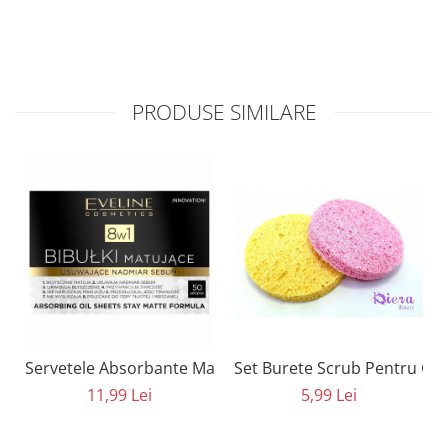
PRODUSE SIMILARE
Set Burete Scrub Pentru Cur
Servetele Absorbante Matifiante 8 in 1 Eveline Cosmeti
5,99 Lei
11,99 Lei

════

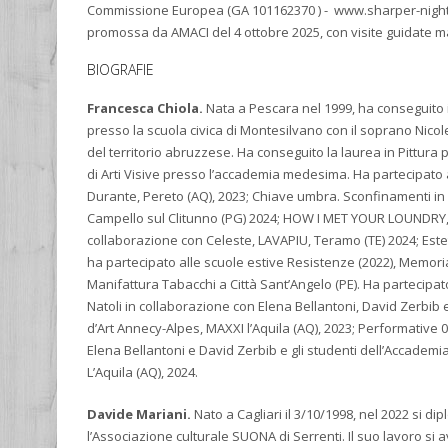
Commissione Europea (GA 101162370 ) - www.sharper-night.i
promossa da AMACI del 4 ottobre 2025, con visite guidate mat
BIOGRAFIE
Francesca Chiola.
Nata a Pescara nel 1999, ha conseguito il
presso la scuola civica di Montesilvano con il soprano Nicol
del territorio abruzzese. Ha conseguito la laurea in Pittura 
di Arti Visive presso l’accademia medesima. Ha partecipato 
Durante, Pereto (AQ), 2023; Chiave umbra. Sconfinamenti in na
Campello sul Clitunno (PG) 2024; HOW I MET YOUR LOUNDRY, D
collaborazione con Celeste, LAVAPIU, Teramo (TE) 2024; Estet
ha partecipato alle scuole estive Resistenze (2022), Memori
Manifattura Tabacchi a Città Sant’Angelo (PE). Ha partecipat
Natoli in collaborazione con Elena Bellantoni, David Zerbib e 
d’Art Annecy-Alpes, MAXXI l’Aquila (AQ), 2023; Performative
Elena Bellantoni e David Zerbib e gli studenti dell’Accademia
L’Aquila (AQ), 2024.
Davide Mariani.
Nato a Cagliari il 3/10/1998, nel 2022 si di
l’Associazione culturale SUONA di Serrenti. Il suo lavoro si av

════

Assignment - From the listing above, repeat exactly the lines starting at the line that includes "Durante, Pereto (AQ), 2023;" and ending at the line that includes "d’Art Annecy-Alpes, MAXXI", with nothing outside that span.

Output below -
Durante, Pereto (AQ), 2023; Chiave umbra. Sconfinamenti in na
Campello sul Clitunno (PG) 2024; HOW I MET YOUR LOUNDRY, D
collaborazione con Celeste, LAVAPIU, Teramo (TE) 2024; Estet
ha partecipato alle scuole estive Resistenze (2022), Memori
Manifattura Tabacchi a Città Sant’Angelo (PE). Ha partecipat
Natoli in collaborazione con Elena Bellantoni, David Zerbib e 
d’Art Annecy-Alpes, MAXXI l’Aquila (AQ), 2023; Performative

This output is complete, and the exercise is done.